§ **PROVIDED ENTRIES**
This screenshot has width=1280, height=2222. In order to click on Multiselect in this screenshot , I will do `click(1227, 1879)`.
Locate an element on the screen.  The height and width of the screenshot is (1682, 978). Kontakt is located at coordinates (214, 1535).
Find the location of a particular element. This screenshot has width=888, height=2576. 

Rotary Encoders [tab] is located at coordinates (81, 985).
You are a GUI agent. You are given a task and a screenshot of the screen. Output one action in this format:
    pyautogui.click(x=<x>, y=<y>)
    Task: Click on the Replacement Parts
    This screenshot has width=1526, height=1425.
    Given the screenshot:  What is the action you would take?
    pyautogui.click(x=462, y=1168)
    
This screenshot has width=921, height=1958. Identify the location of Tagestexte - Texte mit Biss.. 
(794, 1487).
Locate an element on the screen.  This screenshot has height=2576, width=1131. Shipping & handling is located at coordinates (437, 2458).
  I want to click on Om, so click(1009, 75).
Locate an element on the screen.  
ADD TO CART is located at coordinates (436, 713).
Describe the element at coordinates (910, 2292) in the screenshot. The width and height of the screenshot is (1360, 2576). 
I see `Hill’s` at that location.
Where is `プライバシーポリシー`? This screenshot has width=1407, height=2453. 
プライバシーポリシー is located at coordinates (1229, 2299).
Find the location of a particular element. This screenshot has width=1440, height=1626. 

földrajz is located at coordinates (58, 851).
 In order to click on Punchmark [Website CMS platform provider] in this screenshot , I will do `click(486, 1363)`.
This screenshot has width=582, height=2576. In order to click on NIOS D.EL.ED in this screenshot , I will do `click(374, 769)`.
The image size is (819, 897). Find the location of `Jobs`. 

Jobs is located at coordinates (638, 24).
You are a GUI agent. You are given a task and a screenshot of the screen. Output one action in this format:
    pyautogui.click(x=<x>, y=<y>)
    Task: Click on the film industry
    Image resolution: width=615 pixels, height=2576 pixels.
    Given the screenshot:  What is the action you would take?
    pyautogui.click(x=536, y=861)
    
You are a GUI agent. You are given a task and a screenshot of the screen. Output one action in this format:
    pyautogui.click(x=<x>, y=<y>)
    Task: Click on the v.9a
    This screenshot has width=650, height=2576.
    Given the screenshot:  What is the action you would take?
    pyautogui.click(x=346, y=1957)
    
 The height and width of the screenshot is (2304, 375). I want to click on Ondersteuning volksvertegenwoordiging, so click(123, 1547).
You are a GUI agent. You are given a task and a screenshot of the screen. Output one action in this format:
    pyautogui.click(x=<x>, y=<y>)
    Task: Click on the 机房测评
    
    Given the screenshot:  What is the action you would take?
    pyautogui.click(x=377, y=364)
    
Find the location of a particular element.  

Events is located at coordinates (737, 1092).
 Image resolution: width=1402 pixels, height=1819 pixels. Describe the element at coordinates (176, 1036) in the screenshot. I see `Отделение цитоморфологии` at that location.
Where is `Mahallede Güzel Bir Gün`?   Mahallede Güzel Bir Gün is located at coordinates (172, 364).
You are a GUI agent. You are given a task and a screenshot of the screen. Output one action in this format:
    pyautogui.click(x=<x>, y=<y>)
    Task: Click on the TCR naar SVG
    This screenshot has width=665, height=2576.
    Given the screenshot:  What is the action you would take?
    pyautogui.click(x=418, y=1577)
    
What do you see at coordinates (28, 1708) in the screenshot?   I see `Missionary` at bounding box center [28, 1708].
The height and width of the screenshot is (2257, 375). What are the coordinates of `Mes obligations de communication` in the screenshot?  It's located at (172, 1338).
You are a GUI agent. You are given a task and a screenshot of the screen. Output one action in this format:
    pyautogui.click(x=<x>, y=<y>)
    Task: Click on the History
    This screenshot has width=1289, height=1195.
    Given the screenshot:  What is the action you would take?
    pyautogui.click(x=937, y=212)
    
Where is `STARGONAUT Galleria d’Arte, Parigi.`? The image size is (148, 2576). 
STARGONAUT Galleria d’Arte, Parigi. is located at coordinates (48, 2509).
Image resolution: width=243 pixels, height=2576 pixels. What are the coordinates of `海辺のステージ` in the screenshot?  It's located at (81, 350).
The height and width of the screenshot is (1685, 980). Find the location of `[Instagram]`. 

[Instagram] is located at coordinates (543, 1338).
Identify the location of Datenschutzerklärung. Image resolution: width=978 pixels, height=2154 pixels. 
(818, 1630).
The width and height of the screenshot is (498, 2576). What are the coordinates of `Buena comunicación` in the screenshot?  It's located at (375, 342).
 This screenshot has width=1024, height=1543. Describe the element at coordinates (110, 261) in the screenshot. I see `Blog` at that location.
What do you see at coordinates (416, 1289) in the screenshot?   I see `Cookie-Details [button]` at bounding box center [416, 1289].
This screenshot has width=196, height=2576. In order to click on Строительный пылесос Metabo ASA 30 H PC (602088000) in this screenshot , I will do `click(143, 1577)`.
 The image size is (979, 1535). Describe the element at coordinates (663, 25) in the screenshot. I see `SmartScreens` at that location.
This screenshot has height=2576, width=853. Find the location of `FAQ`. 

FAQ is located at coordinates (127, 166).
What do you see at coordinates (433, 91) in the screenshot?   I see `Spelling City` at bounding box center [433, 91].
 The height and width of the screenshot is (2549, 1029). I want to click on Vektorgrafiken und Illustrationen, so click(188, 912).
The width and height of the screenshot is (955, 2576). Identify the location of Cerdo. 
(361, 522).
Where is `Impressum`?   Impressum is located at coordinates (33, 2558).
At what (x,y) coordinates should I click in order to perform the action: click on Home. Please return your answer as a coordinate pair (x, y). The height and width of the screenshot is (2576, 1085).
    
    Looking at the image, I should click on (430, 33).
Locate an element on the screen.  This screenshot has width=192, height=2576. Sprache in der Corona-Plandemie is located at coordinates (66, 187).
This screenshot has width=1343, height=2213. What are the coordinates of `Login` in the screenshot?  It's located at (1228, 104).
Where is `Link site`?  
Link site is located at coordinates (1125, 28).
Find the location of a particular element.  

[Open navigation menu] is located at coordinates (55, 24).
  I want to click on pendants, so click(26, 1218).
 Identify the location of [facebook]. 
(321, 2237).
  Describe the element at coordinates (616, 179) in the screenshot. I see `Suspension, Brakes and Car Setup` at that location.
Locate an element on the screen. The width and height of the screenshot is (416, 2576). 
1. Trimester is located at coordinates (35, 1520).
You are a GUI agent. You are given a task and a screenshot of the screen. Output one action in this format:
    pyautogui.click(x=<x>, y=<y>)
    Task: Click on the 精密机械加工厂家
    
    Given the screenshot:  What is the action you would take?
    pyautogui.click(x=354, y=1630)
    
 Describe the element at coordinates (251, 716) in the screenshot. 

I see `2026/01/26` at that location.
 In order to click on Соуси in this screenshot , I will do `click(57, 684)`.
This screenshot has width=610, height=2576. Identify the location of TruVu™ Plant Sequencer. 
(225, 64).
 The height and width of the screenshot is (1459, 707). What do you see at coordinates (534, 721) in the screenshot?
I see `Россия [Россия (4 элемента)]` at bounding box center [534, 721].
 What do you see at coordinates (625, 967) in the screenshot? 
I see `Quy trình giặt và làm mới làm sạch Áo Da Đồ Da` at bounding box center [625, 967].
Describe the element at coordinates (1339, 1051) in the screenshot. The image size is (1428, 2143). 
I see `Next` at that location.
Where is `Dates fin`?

§ **EXERCISE GOAL**
The full set of entries should be copied out exactly as given.

§ **OUTPUT BELOW**
This screenshot has width=1280, height=2222. In order to click on Multiselect in this screenshot , I will do `click(1227, 1879)`.
Locate an element on the screen.  The height and width of the screenshot is (1682, 978). Kontakt is located at coordinates (214, 1535).
Find the location of a particular element. This screenshot has width=888, height=2576. 

Rotary Encoders [tab] is located at coordinates (81, 985).
You are a GUI agent. You are given a task and a screenshot of the screen. Output one action in this format:
    pyautogui.click(x=<x>, y=<y>)
    Task: Click on the Replacement Parts
    This screenshot has width=1526, height=1425.
    Given the screenshot:  What is the action you would take?
    pyautogui.click(x=462, y=1168)
    
This screenshot has width=921, height=1958. Identify the location of Tagestexte - Texte mit Biss.. 
(794, 1487).
Locate an element on the screen.  This screenshot has height=2576, width=1131. Shipping & handling is located at coordinates (437, 2458).
  I want to click on Om, so click(1009, 75).
Locate an element on the screen.  
ADD TO CART is located at coordinates (436, 713).
Describe the element at coordinates (910, 2292) in the screenshot. The width and height of the screenshot is (1360, 2576). 
I see `Hill’s` at that location.
Where is `プライバシーポリシー`? This screenshot has width=1407, height=2453. 
プライバシーポリシー is located at coordinates (1229, 2299).
Find the location of a particular element. This screenshot has width=1440, height=1626. 

földrajz is located at coordinates (58, 851).
 In order to click on Punchmark [Website CMS platform provider] in this screenshot , I will do `click(486, 1363)`.
This screenshot has width=582, height=2576. In order to click on NIOS D.EL.ED in this screenshot , I will do `click(374, 769)`.
The image size is (819, 897). Find the location of `Jobs`. 

Jobs is located at coordinates (638, 24).
You are a GUI agent. You are given a task and a screenshot of the screen. Output one action in this format:
    pyautogui.click(x=<x>, y=<y>)
    Task: Click on the film industry
    Image resolution: width=615 pixels, height=2576 pixels.
    Given the screenshot:  What is the action you would take?
    pyautogui.click(x=536, y=861)
    
You are a GUI agent. You are given a task and a screenshot of the screen. Output one action in this format:
    pyautogui.click(x=<x>, y=<y>)
    Task: Click on the v.9a
    This screenshot has width=650, height=2576.
    Given the screenshot:  What is the action you would take?
    pyautogui.click(x=346, y=1957)
    
 The height and width of the screenshot is (2304, 375). I want to click on Ondersteuning volksvertegenwoordiging, so click(123, 1547).
You are a GUI agent. You are given a task and a screenshot of the screen. Output one action in this format:
    pyautogui.click(x=<x>, y=<y>)
    Task: Click on the 机房测评
    
    Given the screenshot:  What is the action you would take?
    pyautogui.click(x=377, y=364)
    
Find the location of a particular element.  

Events is located at coordinates (737, 1092).
 Image resolution: width=1402 pixels, height=1819 pixels. Describe the element at coordinates (176, 1036) in the screenshot. I see `Отделение цитоморфологии` at that location.
Where is `Mahallede Güzel Bir Gün`?   Mahallede Güzel Bir Gün is located at coordinates (172, 364).
You are a GUI agent. You are given a task and a screenshot of the screen. Output one action in this format:
    pyautogui.click(x=<x>, y=<y>)
    Task: Click on the TCR naar SVG
    This screenshot has width=665, height=2576.
    Given the screenshot:  What is the action you would take?
    pyautogui.click(x=418, y=1577)
    
What do you see at coordinates (28, 1708) in the screenshot?   I see `Missionary` at bounding box center [28, 1708].
The height and width of the screenshot is (2257, 375). What are the coordinates of `Mes obligations de communication` in the screenshot?  It's located at (172, 1338).
You are a GUI agent. You are given a task and a screenshot of the screen. Output one action in this format:
    pyautogui.click(x=<x>, y=<y>)
    Task: Click on the History
    This screenshot has width=1289, height=1195.
    Given the screenshot:  What is the action you would take?
    pyautogui.click(x=937, y=212)
    
Where is `STARGONAUT Galleria d’Arte, Parigi.`? The image size is (148, 2576). 
STARGONAUT Galleria d’Arte, Parigi. is located at coordinates (48, 2509).
Image resolution: width=243 pixels, height=2576 pixels. What are the coordinates of `海辺のステージ` in the screenshot?  It's located at (81, 350).
The height and width of the screenshot is (1685, 980). Find the location of `[Instagram]`. 

[Instagram] is located at coordinates (543, 1338).
Identify the location of Datenschutzerklärung. Image resolution: width=978 pixels, height=2154 pixels. 
(818, 1630).
The width and height of the screenshot is (498, 2576). What are the coordinates of `Buena comunicación` in the screenshot?  It's located at (375, 342).
 This screenshot has width=1024, height=1543. Describe the element at coordinates (110, 261) in the screenshot. I see `Blog` at that location.
What do you see at coordinates (416, 1289) in the screenshot?   I see `Cookie-Details [button]` at bounding box center [416, 1289].
This screenshot has width=196, height=2576. In order to click on Строительный пылесос Metabo ASA 30 H PC (602088000) in this screenshot , I will do `click(143, 1577)`.
 The image size is (979, 1535). Describe the element at coordinates (663, 25) in the screenshot. I see `SmartScreens` at that location.
This screenshot has height=2576, width=853. Find the location of `FAQ`. 

FAQ is located at coordinates (127, 166).
What do you see at coordinates (433, 91) in the screenshot?   I see `Spelling City` at bounding box center [433, 91].
 The height and width of the screenshot is (2549, 1029). I want to click on Vektorgrafiken und Illustrationen, so click(188, 912).
The width and height of the screenshot is (955, 2576). Identify the location of Cerdo. 
(361, 522).
Where is `Impressum`?   Impressum is located at coordinates (33, 2558).
At what (x,y) coordinates should I click in order to perform the action: click on Home. Please return your answer as a coordinate pair (x, y). The height and width of the screenshot is (2576, 1085).
    
    Looking at the image, I should click on (430, 33).
Locate an element on the screen.  This screenshot has width=192, height=2576. Sprache in der Corona-Plandemie is located at coordinates (66, 187).
This screenshot has width=1343, height=2213. What are the coordinates of `Login` in the screenshot?  It's located at (1228, 104).
Where is `Link site`?  
Link site is located at coordinates (1125, 28).
Find the location of a particular element.  

[Open navigation menu] is located at coordinates (55, 24).
  I want to click on pendants, so click(26, 1218).
 Identify the location of [facebook]. 
(321, 2237).
  Describe the element at coordinates (616, 179) in the screenshot. I see `Suspension, Brakes and Car Setup` at that location.
Locate an element on the screen. The width and height of the screenshot is (416, 2576). 
1. Trimester is located at coordinates (35, 1520).
You are a GUI agent. You are given a task and a screenshot of the screen. Output one action in this format:
    pyautogui.click(x=<x>, y=<y>)
    Task: Click on the 精密机械加工厂家
    
    Given the screenshot:  What is the action you would take?
    pyautogui.click(x=354, y=1630)
    
 Describe the element at coordinates (251, 716) in the screenshot. 

I see `2026/01/26` at that location.
 In order to click on Соуси in this screenshot , I will do `click(57, 684)`.
This screenshot has width=610, height=2576. Identify the location of TruVu™ Plant Sequencer. 
(225, 64).
 The height and width of the screenshot is (1459, 707). What do you see at coordinates (534, 721) in the screenshot?
I see `Россия [Россия (4 элемента)]` at bounding box center [534, 721].
 What do you see at coordinates (625, 967) in the screenshot? 
I see `Quy trình giặt và làm mới làm sạch Áo Da Đồ Da` at bounding box center [625, 967].
Describe the element at coordinates (1339, 1051) in the screenshot. The image size is (1428, 2143). 
I see `Next` at that location.
Where is `Dates fin`?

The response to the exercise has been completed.